One may think that filing a claim to get paid on a debt that is time barred by statue would obviously be deceptive or misleading. The Supreme Court in Midland Funding, LLC v. Johnson determined that filing a POC that is “time barred is not a false, deceptive, misleading unfair or unconscionable debt collection practice within the meaning of the Fair Debt Collections Practices Act.”
Whether a debt is collectable, in most cases, is a matter of state law. How a Statute-of-Limitations (SOL) effects a debt’s collectability is matter of state law. In some states, the SOL is merely an affirmative defense and does not automatically extinguish the debt. In other states, the SOL extinguishes the debt. In states where the SOL is an affirmative defense, the debtor must raise the argument, usually after being sued, and have the court rule on it. If the debtor fails to raise the SOL argument, then the debt becomes a judgment and is valid. In most cases, the debtor must raise the SOL argument early in the suit or risk losing it as an affirmative defense.
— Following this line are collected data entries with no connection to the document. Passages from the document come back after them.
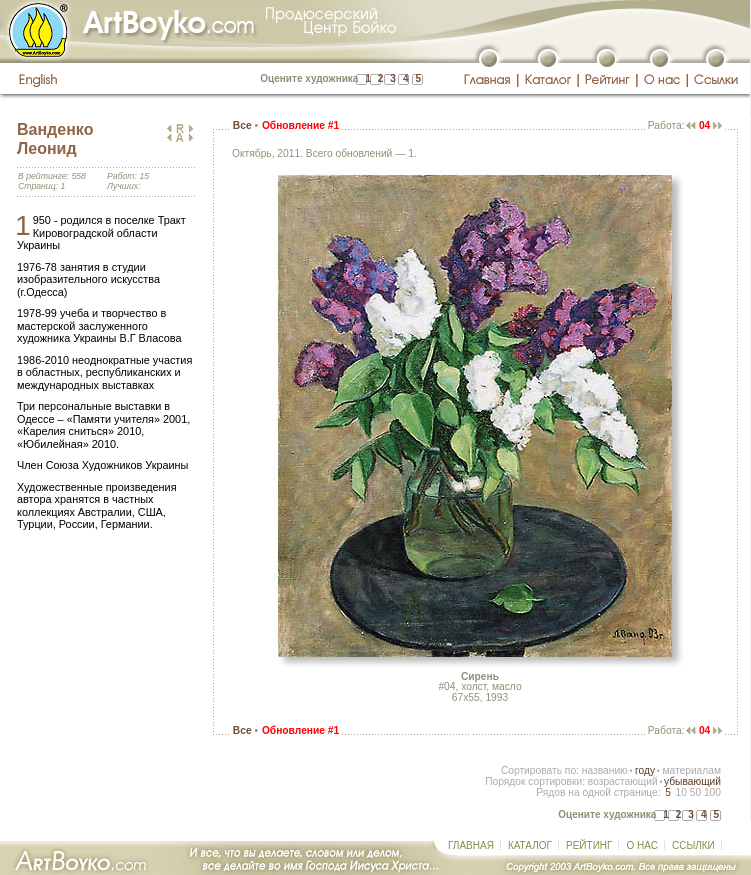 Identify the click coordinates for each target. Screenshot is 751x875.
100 (712, 792)
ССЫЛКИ (693, 845)
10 (680, 792)
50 (695, 792)
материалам (691, 770)
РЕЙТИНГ (589, 845)
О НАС (641, 845)
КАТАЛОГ (530, 845)
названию (605, 770)
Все (242, 125)
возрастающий (623, 781)
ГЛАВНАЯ (471, 845)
In the case before the Supreme Court, Alabama state law creates an affirmative defense that the debtor must raise, rather than extinguishing the debt. Therefore, even though he SOL had run, since the affirmative defense had never been raised, there was still a valid debt. Had state law been different, and automatically extinguished the debt, then perhaps SCOTUS would have ruled differently.
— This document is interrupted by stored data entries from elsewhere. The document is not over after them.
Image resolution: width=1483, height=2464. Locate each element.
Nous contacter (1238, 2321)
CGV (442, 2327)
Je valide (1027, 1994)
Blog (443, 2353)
Another argument SCOTUS considered was whether the creditor has a “right to payment” or an “enforceable claim.” The debtor in Midland argued that because the creditor did not have an enforceable claim, meaning they would lose in state court, that they should not be permitted to file a Proof of claim. The Supreme Court disagreed. Just because the creditor would most likely lose in a state court trial, did not mean that they did not have a “right to payment” which is all that is required to file a Proof of Claim. The Supreme court went on to explain that the debtor in bankruptcy was still protected because the Trustee and/or debtor’s counsel could file an objection to a POC that was time barred.
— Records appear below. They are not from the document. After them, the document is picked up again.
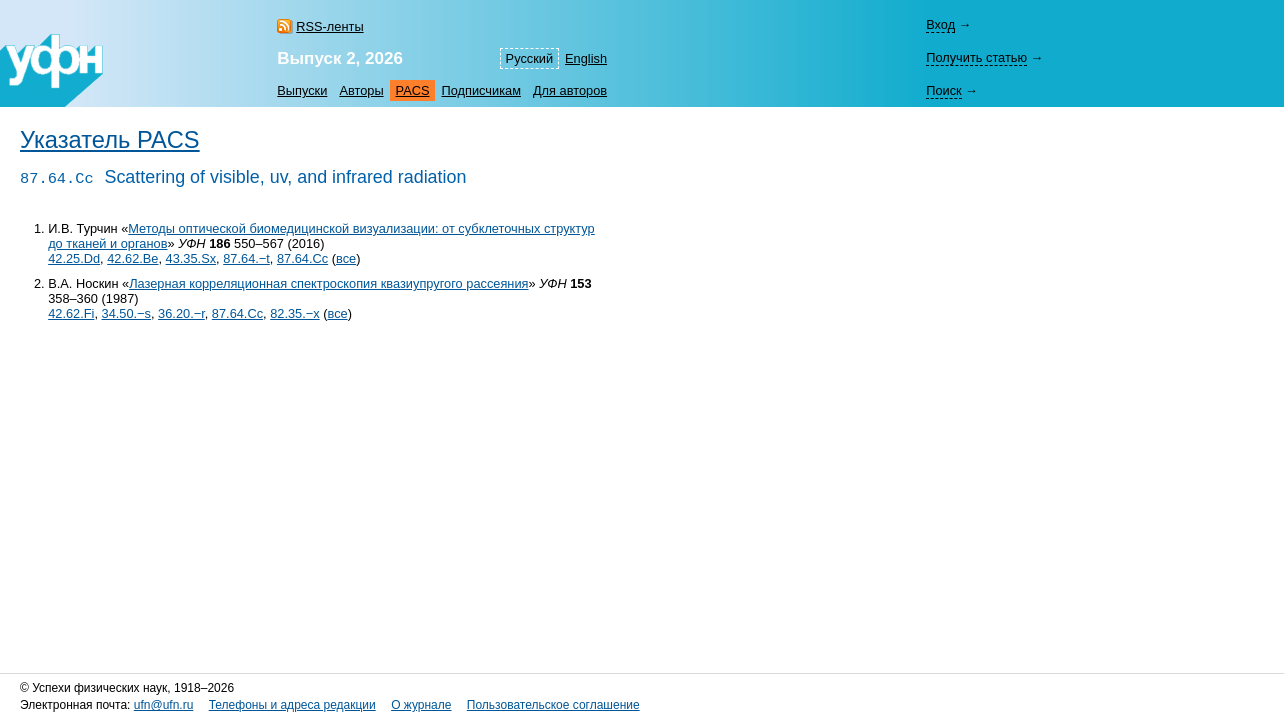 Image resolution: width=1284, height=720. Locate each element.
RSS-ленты (329, 26)
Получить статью (976, 57)
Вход (940, 24)
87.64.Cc (302, 258)
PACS (413, 90)
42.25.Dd (74, 258)
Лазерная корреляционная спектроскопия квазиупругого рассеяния (328, 283)
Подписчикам (480, 90)
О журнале (421, 705)
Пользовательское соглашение (553, 705)
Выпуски (302, 90)
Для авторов (570, 90)
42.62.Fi (71, 313)
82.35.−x (294, 313)
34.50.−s (126, 313)
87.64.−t (246, 258)
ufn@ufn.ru (164, 705)
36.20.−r (181, 313)
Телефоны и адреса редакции (292, 705)
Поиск (943, 90)
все (346, 258)
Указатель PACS (110, 140)
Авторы (361, 90)
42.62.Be (132, 258)
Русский (529, 58)
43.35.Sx (191, 258)
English (586, 58) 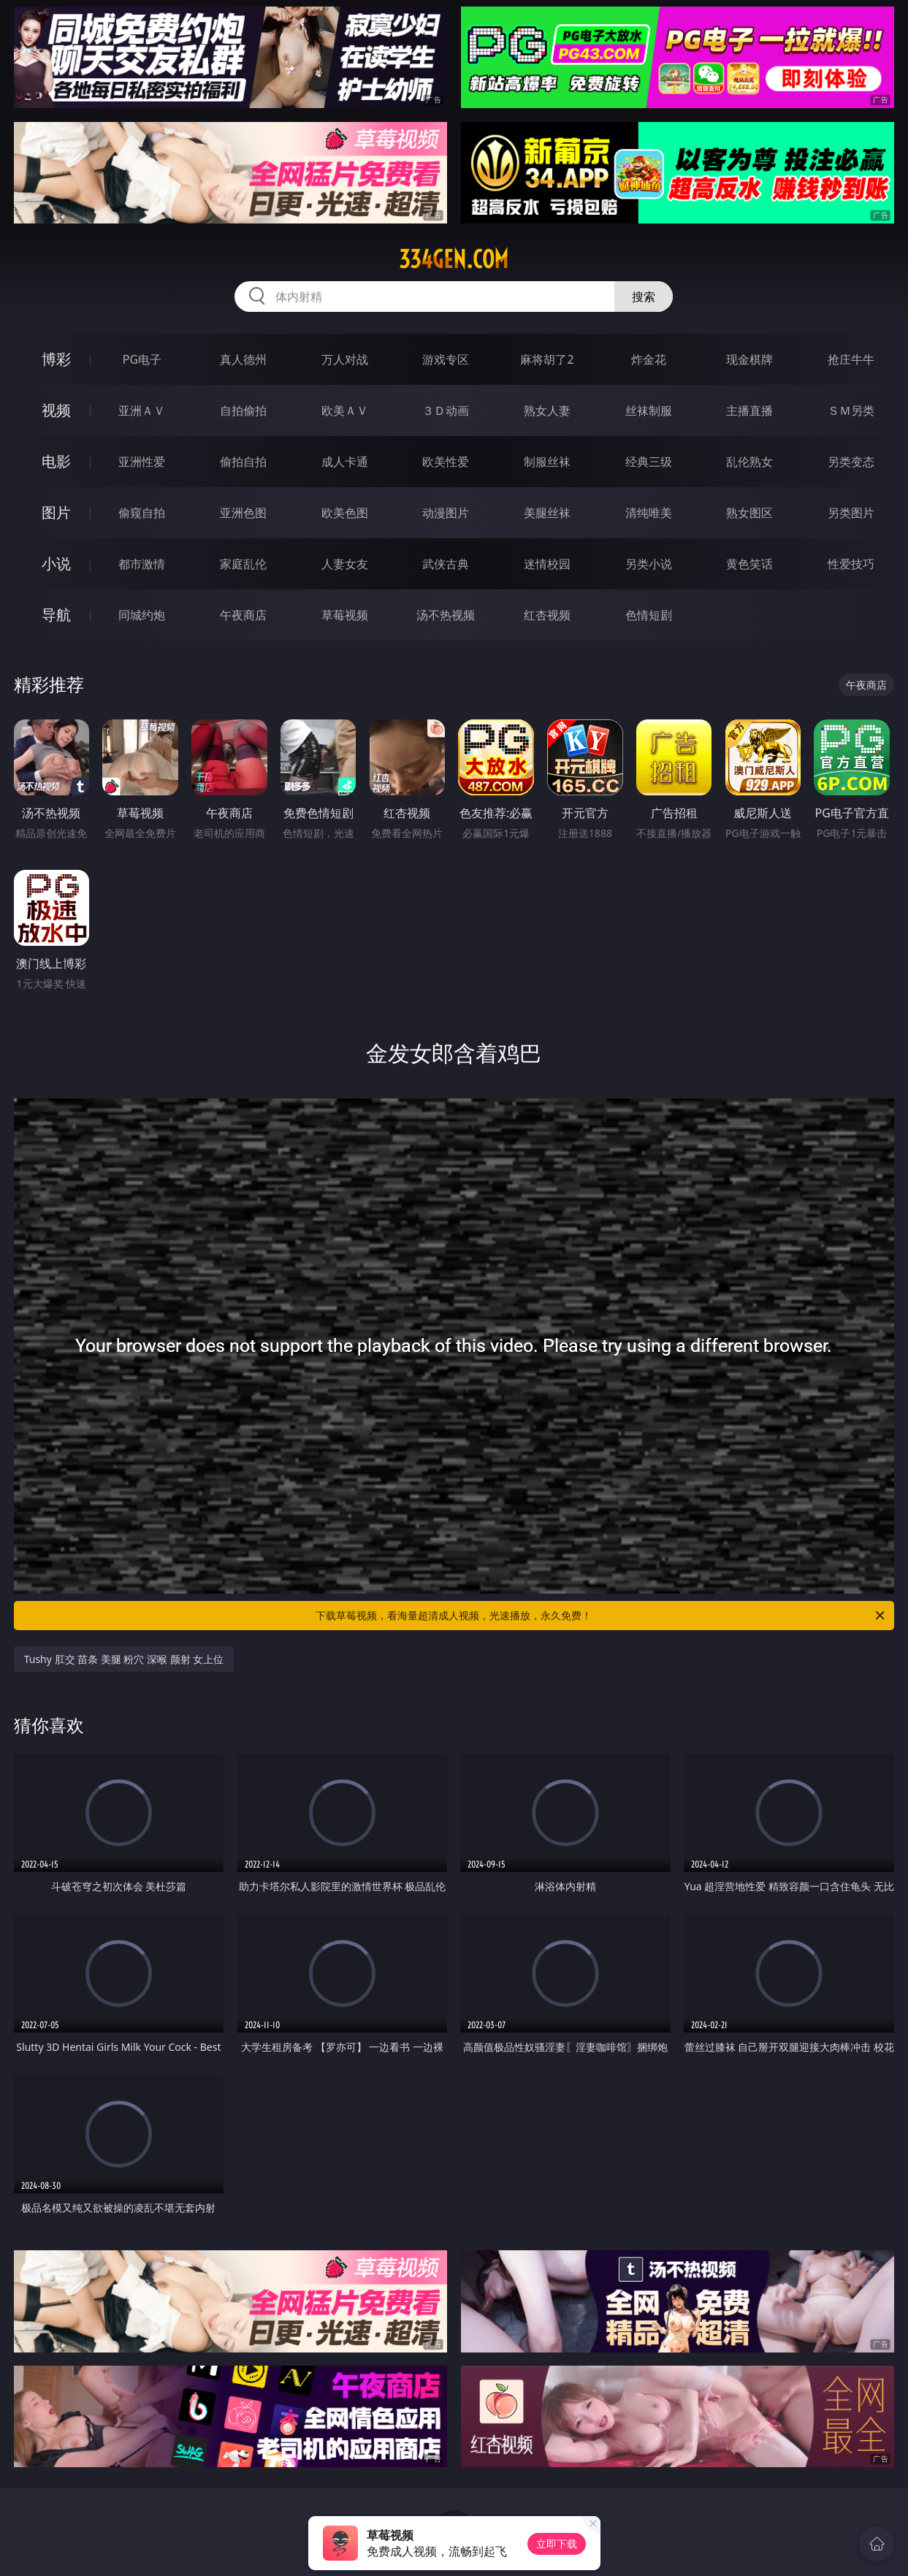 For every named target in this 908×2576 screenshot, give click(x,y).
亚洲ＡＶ (141, 410)
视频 (56, 410)
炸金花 (648, 359)
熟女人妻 (547, 410)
Ultimately, the Midland case benefits creditors, but only to a limited degree. A debt collector that files a POC for an unextinguished, time-barred debt will not be sanctioned. However, creditors still need to be careful when filing a POC in a jurisdiction where the SOL extinguishes the debt – rather than merely creates an affirmative defense. Also, just because they can file the Proof of Claim, does not mean it will be paid out because the Trustee may still object to it. Certainly, with this decision, creditors will file time-barred claims, and in some cases, they will get paid out. It will place more work on debtor’s counsel and Trustees; but overall, I’m not sure it will not matter in most cases. Most Chapter 7 bankruptcies are “no asset” cases and Proof of Claims are rarely filed. Attorneys and Trustees will have to be more careful in reviewing the filed Proof of Claims in Chapter 13 bankruptcies and Chapter 7 asset cases.